## Required work
All of the entries are to be repeated exactly, with no pictures included.

□ □ □ □ □ □ □

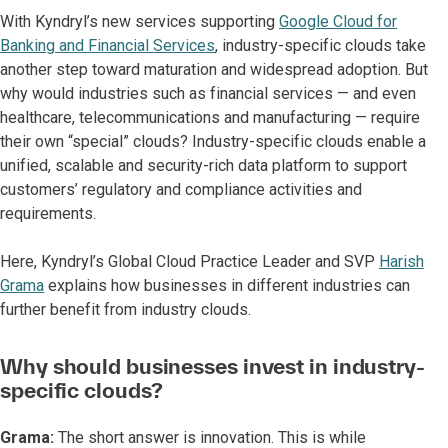
With Kyndryl’s new services supporting
Google Cloud for
Banking and Financial Services
, industry-specific clouds take
another step toward maturation and widespread adoption. But
why would industries such as financial services — and even
healthcare, telecommunications and manufacturing — require
their own “special” clouds? Industry-specific clouds enable a
unified, scalable and security-rich data platform to support
customers’ regulatory and compliance activities and
requirements.
Here, Kyndryl’s Global Cloud Practice Leader and SVP
Harish
Grama
explains how businesses in different industries can
further benefit from industry clouds.
Why should businesses invest in industry-
specific clouds?
Grama:
The short answer is innovation. This is while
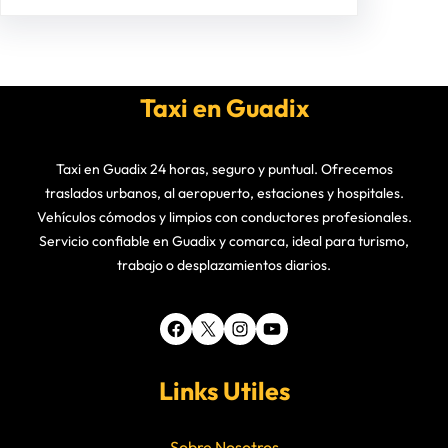
Taxi en Guadix
Taxi en Guadix 24 horas, seguro y puntual. Ofrecemos
traslados urbanos, al aeropuerto, estaciones y hospitales.
Vehículos cómodos y limpios con conductores profesionales.
Servicio confiable en Guadix y comarca, ideal para turismo,
trabajo o desplazamientos diarios.
Facebook
X
Instagram
YouTube
Links Utiles
Sobre Nosotros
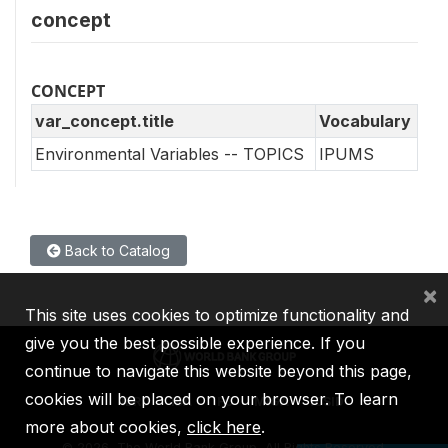
concept
CONCEPT
var_concept.title
Vocabulary
Environmental Variables -- TOPICS
IPUMS
Back to Catalog
×
This site uses cookies to optimize functionality and
give you the best possible experience. If you
continue to navigate this website beyond this page,
cookies will be placed on your browser. To learn
IBRD
IDA
IFC
MIGA
ICSID
more about cookies,
click here
.
©
2026, The World Bank Group, All Rights Reserved.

□ □ □ □ □ □ □

## Exercise solution
With Kyndryl’s new services supporting
Google Cloud for
Banking and Financial Services
, industry-specific clouds take
another step toward maturation and widespread adoption. But
why would industries such as financial services — and even
healthcare, telecommunications and manufacturing — require
their own “special” clouds? Industry-specific clouds enable a
unified, scalable and security-rich data platform to support
customers’ regulatory and compliance activities and
requirements.
Here, Kyndryl’s Global Cloud Practice Leader and SVP
Harish
Grama
explains how businesses in different industries can
further benefit from industry clouds.
Why should businesses invest in industry-
specific clouds?
Grama:
The short answer is innovation. This is while
Taxi en Guadix
Taxi en Guadix 24 horas, seguro y puntual. Ofrecemos
traslados urbanos, al aeropuerto, estaciones y hospitales.
Vehículos cómodos y limpios con conductores profesionales.
Servicio confiable en Guadix y comarca, ideal para turismo,
trabajo o desplazamientos diarios.
Facebook
X
Instagram
YouTube
Links Utiles
Sobre Nosotros
concept
CONCEPT
var_concept.title
Vocabulary
Environmental Variables -- TOPICS
IPUMS
Back to Catalog
×
This site uses cookies to optimize functionality and
give you the best possible experience. If you
continue to navigate this website beyond this page,
cookies will be placed on your browser. To learn
IBRD
IDA
IFC
MIGA
ICSID
more about cookies,
click here
.
©
2026, The World Bank Group, All Rights Reserved.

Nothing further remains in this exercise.